[Extracted records]
-------

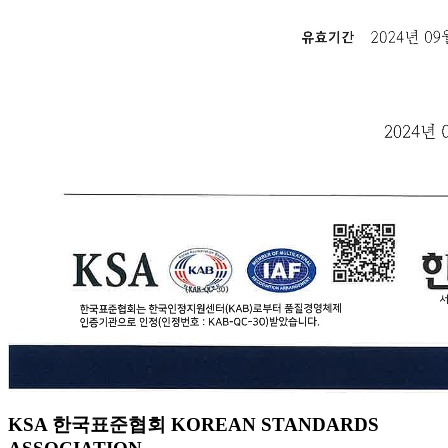
KSA 한국표준협회 KOREAN STANDARDS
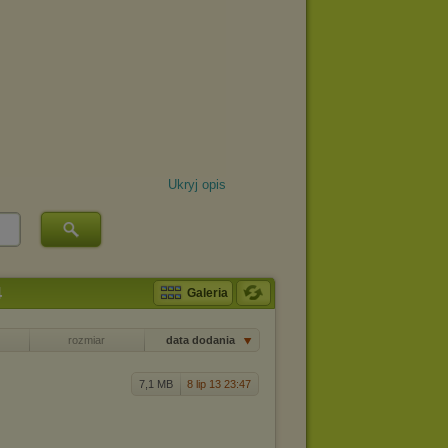
Ukryj opis
4
Galeria
rozmiar
data dodania
7,1 MB
8 lip 13 23:47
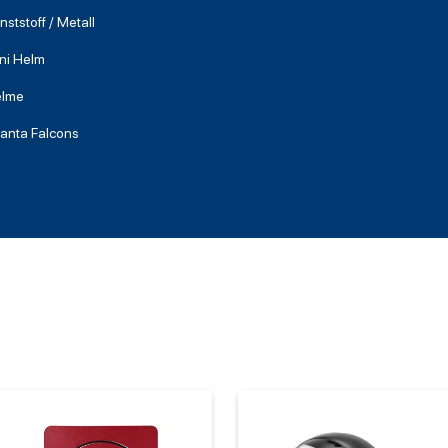
nststoff / Metall
ni Helm
lme
lanta Falcons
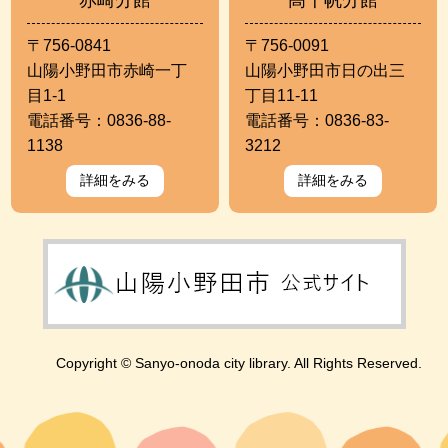
赤崎分館
高千帆分館
〒756-0841
〒756-0091
山陽小野田市赤崎一丁
山陽小野田市日の出三
目1-1
丁目11-11
電話番号：0836-88-
電話番号：0836-83-
1138
3212
詳細をみる
詳細をみる
Copyright © Sanyo-onoda city library. All Rights Reserved.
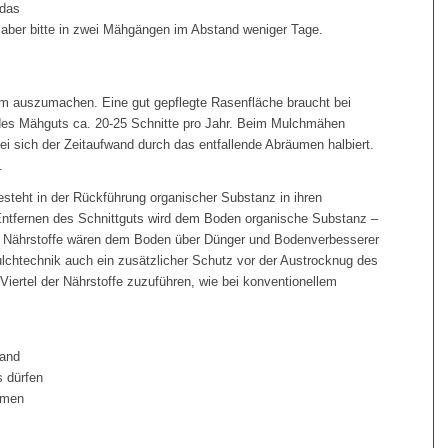
 das
ber bitte in zwei Mähgängen im Abstand weniger Tage.
m auszumachen. Eine gut gepflegte Rasenfläche braucht bei
des Mähguts ca. 20-25 Schnitte pro Jahr. Beim Mulchmähen
ei sich der Zeitaufwand durch das entfallende Abräumen halbiert.
.
esteht in der Rückführung organischer Substanz in ihren
 Entfernen des Schnittguts wird dem Boden organische Substanz –
e Nährstoffe wären dem Boden über Dünger und Bo­denverbesserer
lchtechnik auch ein zusätzlicher Schutz vor der Austrocknug des
iertel der Nährstoffe zuzu­führen, wie bei konventionellem
Hand
s dürfen
lmen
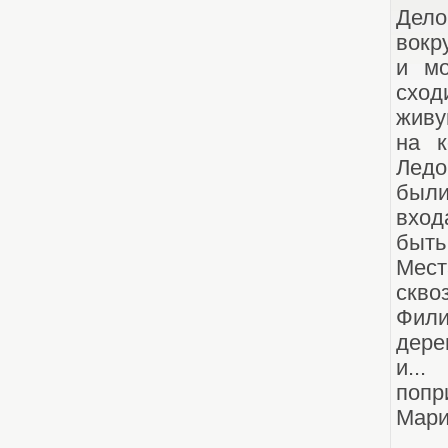
Дело
вокр
и мо
сход
живу
на к
Ледо
были
вход
быть
Мест
скв
Фили
дере
и..
попр
Мария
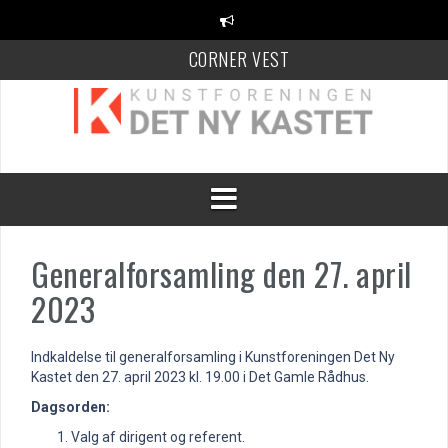
Videre
til
indhold
CORNER VEST
KANT Festival
100 Danske Keramikere
Generalforsamling den 27. april
2023
Indkaldelse til generalforsamling i Kunstforeningen Det Ny
Kastet den 27. april 2023 kl. 19.00 i Det Gamle Rådhus.
Dagsorden:
Valg af dirigent og referent.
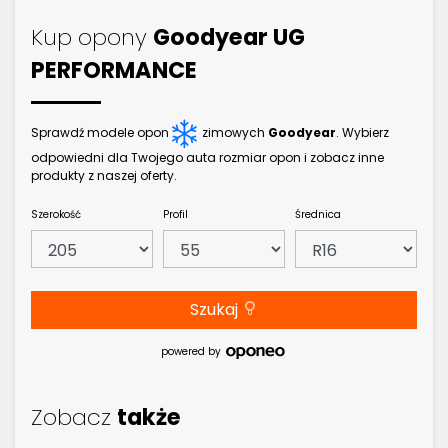
Kup opony
Goodyear UG
PERFORMANCE
Sprawdź modele opon
zimowych
Goodyear
. Wybierz
odpowiedni dla Twojego auta rozmiar opon i zobacz inne
produkty z naszej oferty.
Szerokość
Profil
Średnica
Szukaj
powered by
Zobacz
także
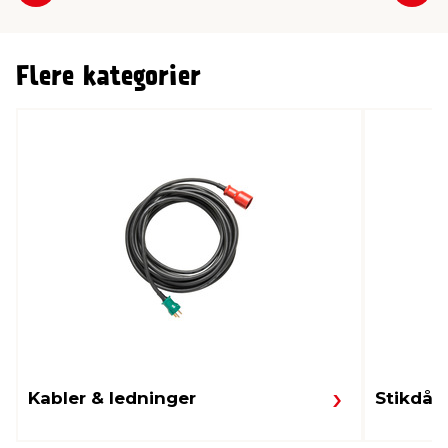
Flere kategorier
Kabler & ledninger
Stikdås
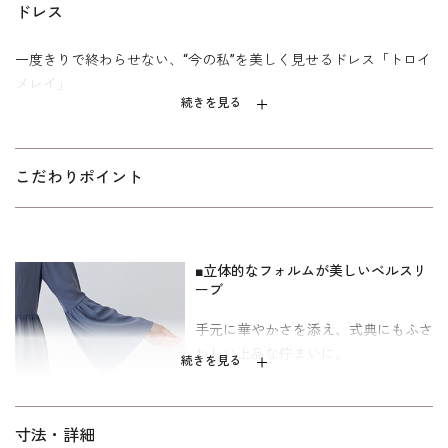
ドレス
一度きりで終わらせない、“今の私”を美しく見せるドレス「トロイ
メレイ」
続きを見る
ボリュームたっぷりのベルスリーブが華やかさをプラスする、オ
ールインワンドレス。高めのウエスト切り替えでスタイルアップ
を叶えつつ、ギャザーをあしらうことでお腹まわりをさりげなく
こだわりポイント
カバーします。
入学式や卒業式などのハレの日はもちろん、仕事やお呼ばれにも
対応できる、日常に寄り添う万能アイテム。合わせるアクセサリ
■立体的なフォルムが美しいベルスリ
ー次第で、オン・オフどちらのシーンにもマッチします。
ーブ
万能なブラック、上品で落ち着いた印象のネイビー、トレンドの
手元に華やかさを添え、式典にもふさ
ニュアンスカラーを楽しめるブルーの3色展開です。寸法はキャリ
わしい上品な佇まいに。
続きを見る
ア向けの標準パターン。
■上質感のあるダブルクロス素材
寸法・詳細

-------

_What is required:_ When the string "rozmiar" appears in a line of the records above, that line is to be copied.

_Problem solution:_
rozmiar
odpowiedni dla Twojego auta rozmiar opon i zobacz inne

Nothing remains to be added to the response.